Bestenfalls ist der Hund ein einer guten emotionalen Lage, häufig ist die Erregung zu diesem Zeitpunkt erhöht.

Wenn unmittelbar darauf jetzt etwas Unerfreuliches (z. B. Frustrierendes, Beängstigendes, Belastendes) für den Hund folgt, dann wird dieses Unerfreuliche mit dem Ende des Trails verknüpft. So nach dem Motto „Nach dem Jackpot bei der Zielperson wirds doof…“ Das gilt es unbedingt zu vermeiden.

Mögliche Konsequenzen

Nun, schlimmstenfalls geht der Hund am Ende des Trails ins Meideverhalten zur Zielperson und nähert sich ihr nicht mehr an – beendet den Trail nicht mehr – um das darauf folgende Unerfreuliche zu vermeiden. Die Zielperson ist eine Vorankündigung des darauffolgenden „Schluss mit Lustig“ geworden. Der Hund steckt in einem Motivationskonflikt, das vergiftet die gesamte Aufgabe.

Aber auch sonst: Mantrailing ist Hochleistungssport und zwar körperlich wie mental!

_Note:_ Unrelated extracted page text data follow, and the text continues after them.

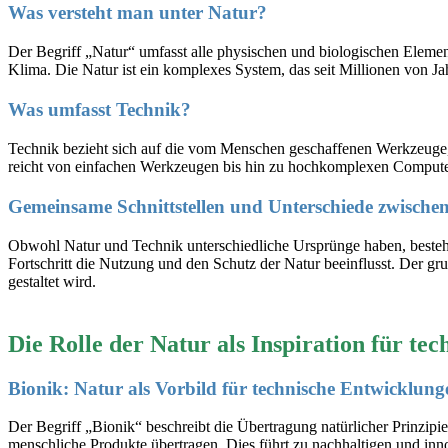
Was versteht man unter Natur?
Der Begriff „Natur“ umfasst alle physischen und biologischen Eleme
Klima. Die Natur ist ein komplexes System, das seit Millionen von Ja
Was umfasst Technik?
Technik bezieht sich auf die vom Menschen geschaffenen Werkzeuge, 
reicht von einfachen Werkzeugen bis hin zu hochkomplexen Computer
Gemeinsame Schnittstellen und Unterschiede zwischen
Obwohl Natur und Technik unterschiedliche Ursprünge haben, bestehen
Fortschritt die Nutzung und den Schutz der Natur beeinflusst. Der g
gestaltet wird.
Die Rolle der Natur als Inspiration für te
Bionik: Natur als Vorbild für technische Entwicklung
Der Begriff „Bionik“ beschreibt die Übertragung natürlicher Prinzip
menschliche Produkte übertragen. Dies führt zu nachhaltigen und inno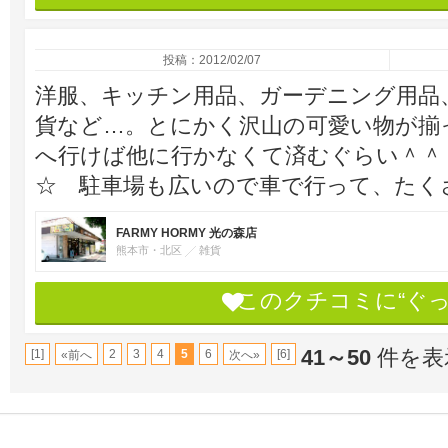
投稿：2012/02/07
洋服、キッチン用品、ガーデニング用品
貨など…。とにかく沢山の可愛い物が揃
へ行けば他に行かなくて済むぐらい＾＾
☆ 駐車場も広いので車で行って、たく
FARMY HORMY 光の森店
熊本市・北区
雑貨
このクチコミに“ぐ
41～50
件を表示
[1]
2
3
4
5
6
[6]
«前へ
次へ»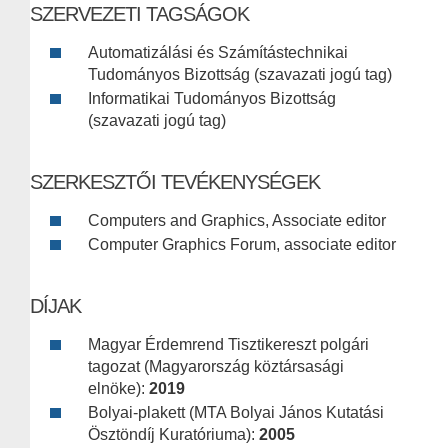
SZERVEZETI TAGSÁGOK
Automatizálási és Számítástechnikai
Tudományos Bizottság (szavazati jogú tag)
Informatikai Tudományos Bizottság
(szavazati jogú tag)
SZERKESZTŐI TEVÉKENYSÉGEK
Computers and Graphics, Associate editor
Computer Graphics Forum, associate editor
DÍJAK
Magyar Érdemrend Tisztikereszt polgári
tagozat (Magyarország köztársasági
elnöke):
2019
Bolyai-plakett (MTA Bolyai János Kutatási
Ösztöndíj Kuratóriuma):
2005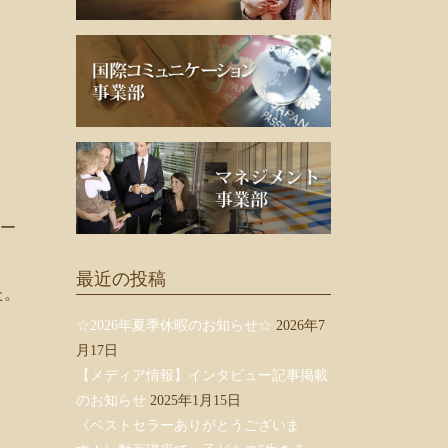
ワー
最近の投稿
た。
☆2026年夏季休暇のお知らせ☆
2026年7
月17日
【メディア情報】インタビュー記事掲載
のお知らせ
2025年1月15日
《ベストセラーありがとうございま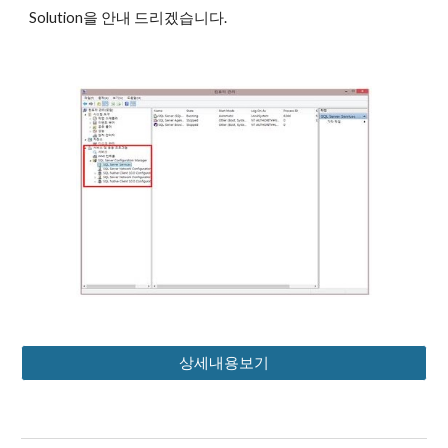
Solution을 안내 드리겠습니다.
상세내용보기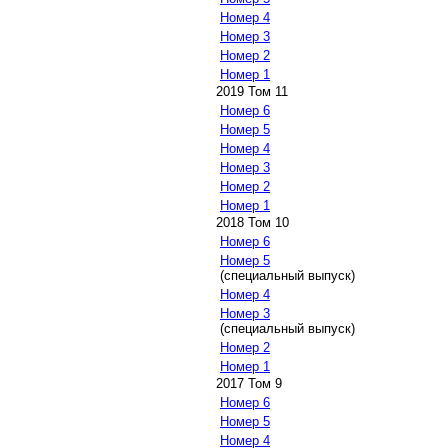
Номер 4
Номер 3
Номер 2
Номер 1
2019 Том 11
Номер 6
Номер 5
Номер 4
Номер 3
Номер 2
Номер 1
2018 Том 10
Номер 6
Номер 5
(специальный выпуск)
Номер 4
Номер 3
(специальный выпуск)
Номер 2
Номер 1
2017 Том 9
Номер 6
Номер 5
Номер 4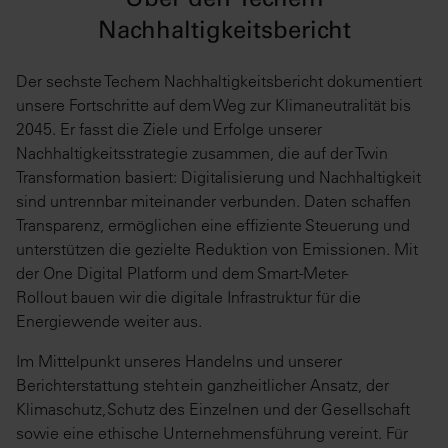
Über den Techem
Nachhaltigkeitsbericht
Der sechste Techem Nachhaltigkeitsbericht dokumentiert
unsere Fortschritte auf dem Weg zur Klimaneutralität bis
2045. Er fasst die Ziele und Erfolge unserer
Nachhaltigkeitsstrategie zusammen, die auf der Twin
Transformation basiert: Digitalisierung und Nachhaltigkeit
sind untrennbar miteinander verbunden. Daten schaffen
Transparenz, ermöglichen eine effiziente Steuerung und
unterstützen die gezielte Reduktion von Emissionen. Mit
der One Digital Platform und dem Smart-Meter-
Rollout bauen wir die digitale Infrastruktur für die
Energiewende weiter aus.
Im Mittelpunkt unseres Handelns und unserer
Berichterstattung steht ein ganzheitlicher Ansatz, der
Klimaschutz, Schutz des Einzelnen und der Gesellschaft
sowie eine ethische Unternehmensführung vereint. Für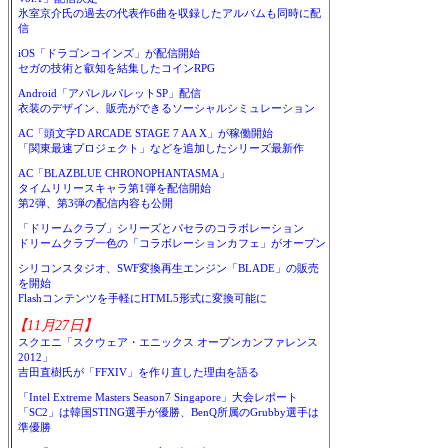
氷室京介氏の過去の代表作6曲を収録したアルバムも同時に配
信
iOS「ドラゴンコインズ」が配信開始
セガの技術と叡知を結集したコインRPG
Android「アパレルパレットSP」配信
衣装のデザイン、販売ができるソーシャルシミュレーション
AC「頭文字D ARCADE STAGE 7 AA X」が稼働開始
「関東最速プロジェクト」などを追加したシリーズ最新作
AC「BLAZBLUE CHRONOPHANTASMA」
タイムリリースキャラ第1弾を配信開始
第2弾、第3弾の配信内容も公開
「ドリームクラブ」シリーズとパセラのコラボレーション
ドリームクラブ一色の「コラボレーションカフェ」がオープン
シリコンスタジオ、SWF変換再生エンジン「BLADE」の販売
を開始
Flashコンテンツを手軽にHTML5形式に変換可能に
【11月27日】
スクエニ「スクウェア・エニックス オープンカンファレンス
2012」
吉田直樹氏が「FFXIV」を作り直した理由を語る
「Intel Extreme Masters Season7 Singapore」大会レポート
「SC2」は韓国STING選手が優勝、BenQ所属のGrubby選手は
準優勝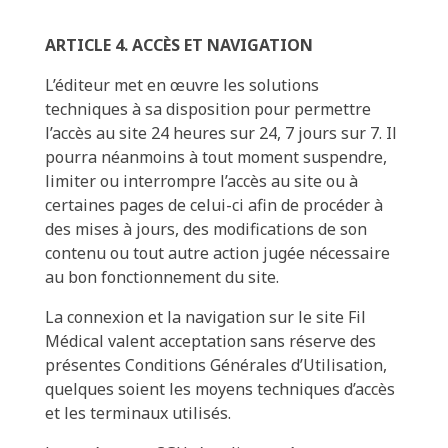
ARTICLE 4. ACCÈS ET NAVIGATION
L’éditeur met en œuvre les solutions
techniques à sa disposition pour permettre
l’accès au site 24 heures sur 24, 7 jours sur 7. Il
pourra néanmoins à tout moment suspendre,
limiter ou interrompre l’accès au site ou à
certaines pages de celui-ci afin de procéder à
des mises à jours, des modifications de son
contenu ou tout autre action jugée nécessaire
au bon fonctionnement du site.
La connexion et la navigation sur le site Fil
Médical valent acceptation sans réserve des
présentes Conditions Générales d’Utilisation,
quelques soient les moyens techniques d’accès
et les terminaux utilisés.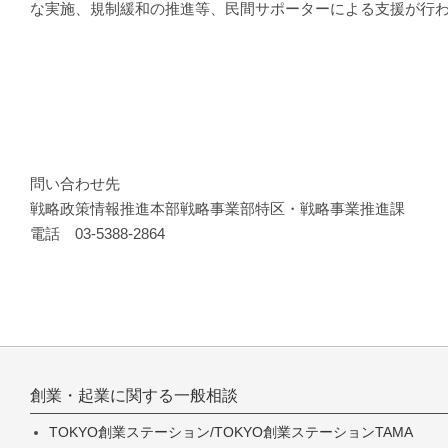
な実施、規制緩和の推進等、民間サポーターによる支援が行
問い合わせ先
戦略政策情報推進本部戦略事業部特区・戦略事業推進課
電話 03-5388-2864
創業・起業に関する一般相談
TOKYO創業ステーション/TOKYO創業ステーションTAMA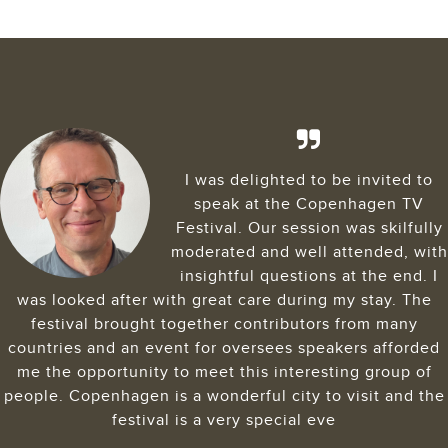
What an absolute privilege it was
to give a keynote at the
Copenhagen Television Festival.
To share the stage with some of
the most prestigious legends of
television, was truly an honour. The audience was
deeply engaged, curious and elevated, which only
heightened what was truly a special experience.
DANIELLE LAUREN, CEO, FUTURE PROOFING
STORYTELLING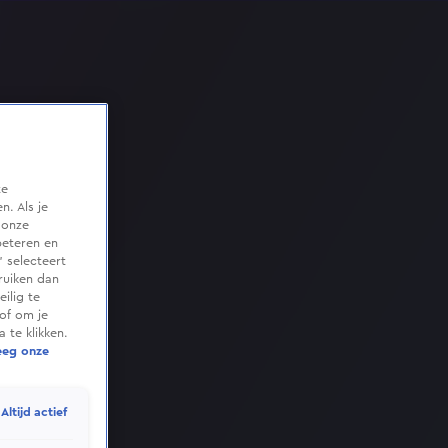
te
. Als je
 onze
beteren en
 selecteert
ruiken dan
ilig te
of om je
 te klikken.
eeg onze
Altijd actief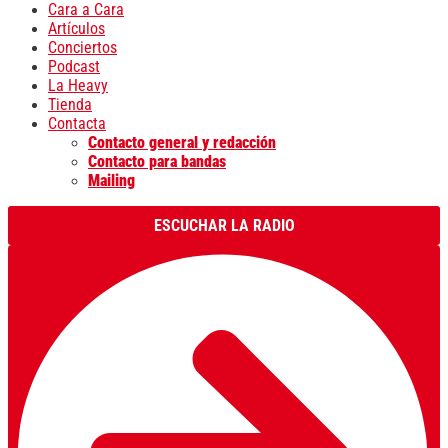
Cara a Cara
Artículos
Conciertos
Podcast
La Heavy
Tienda
Contacta
Contacto general y redacción
Contacto para bandas
Mailing
ESCUCHAR LA RADIO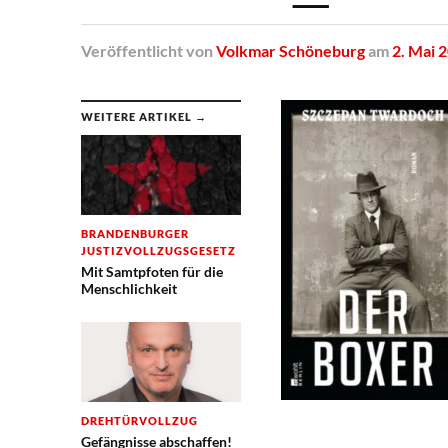
Veröffentlicht
von
Volkmar Schöneburg
am
2. Mai 
WEITERE ARTIKEL →
BRANDENBURGER
JUSTIZVOLLZUGSGESETZ
Mit Samtpfoten für die
Menschlichkeit
DREHTÜRVOLLZUG
Gefängnisse abschaffen!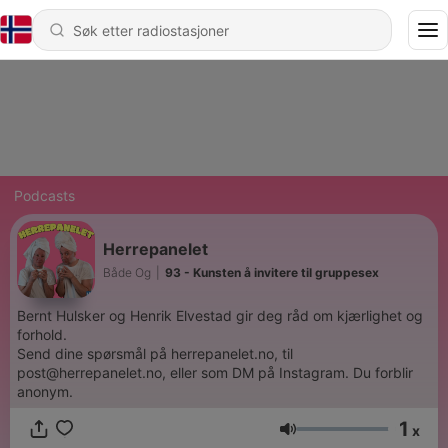
Podcasts
Herrepanelet
Både Og
|
93 - Kunsten å invitere til gruppesex
Bernt Hulsker og Henrik Elvestad gir deg råd om kjærlighet og
forhold.
Send dine spørsmål på herrepanelet.no, til
post@herrepanelet.no, eller som DM på Instagram. Du forblir
anonym.
1
x
Volum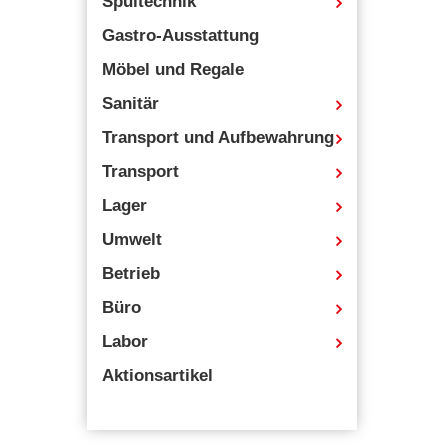
Spültechnik
Gastro-Ausstattung
Möbel und Regale
Sanitär
Transport und Aufbewahrung
Transport
Lager
Umwelt
Betrieb
Büro
Labor
Aktionsartikel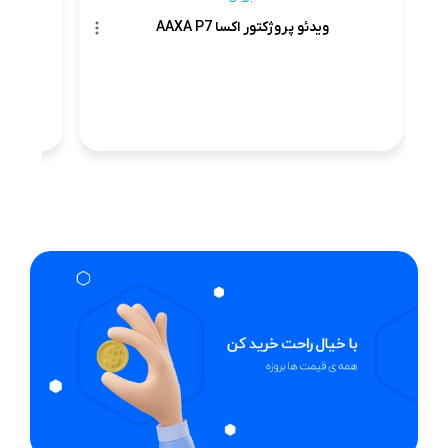
ویدئو پروژکتور اکسا AAXA P7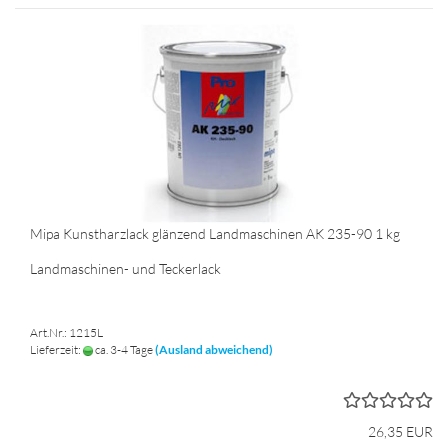
Mipa Kunstharzlack glänzend Landmaschinen AK 235-90 1 kg
Landmaschinen- und Teckerlack
Art.Nr.: 1215L
Lieferzeit:
ca. 3-4 Tage
(Ausland abweichend)
26,35 EUR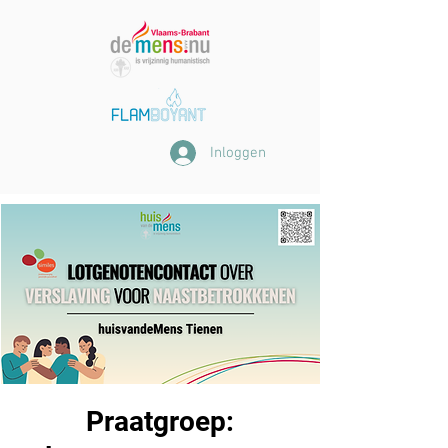
Inloggen
Praatgroep: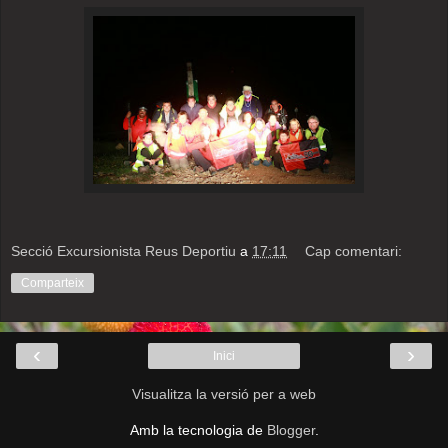
Secció Excursionista Reus Deportiu
a
17:11
Cap comentari:
Comparteix
‹
›
Inici
Visualitza la versió per a web
Amb la tecnologia de
Blogger
.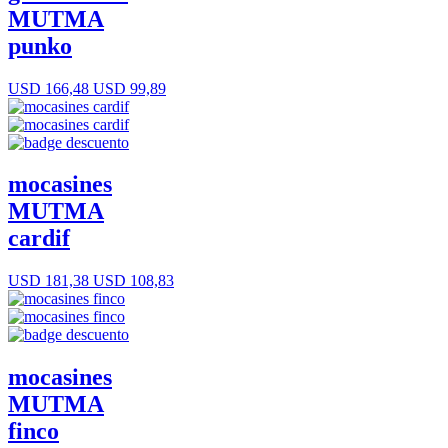
MUTMA
punko
USD 166,48
USD 99,89
mocasines
MUTMA
cardif
USD 181,38
USD 108,83
mocasines
MUTMA
finco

Den Hund danach in einer ebenfalls beanspruchenden Form (z.B. „Bei Fuss“ oder anderen Forderungen, auch wenn sie nett verpackt sind) zurückzubringen, um ihn dann auf diesem Erregungslevel ohne Überleitung ins Auto zu packen ist kontraproduktiv zum Enrichmentgedanken. Der Rückweg gehört dem Hund!

Der Rückweg ist dafür das, für Wohlbefinden des Hundes zu sorgen und ihn bedürfnisorientiert für die bevorstehende Pause oder das Trainingsende vorzubereiten.

Was also braucht der Hund am Ende des Trails, nach Erfüllung der Aufgabe und Belohnung mit dem Jackpot? Was hilft ihm, den Trail und das Training insgesamt mit guten Emotionen und entspannt zu beenden?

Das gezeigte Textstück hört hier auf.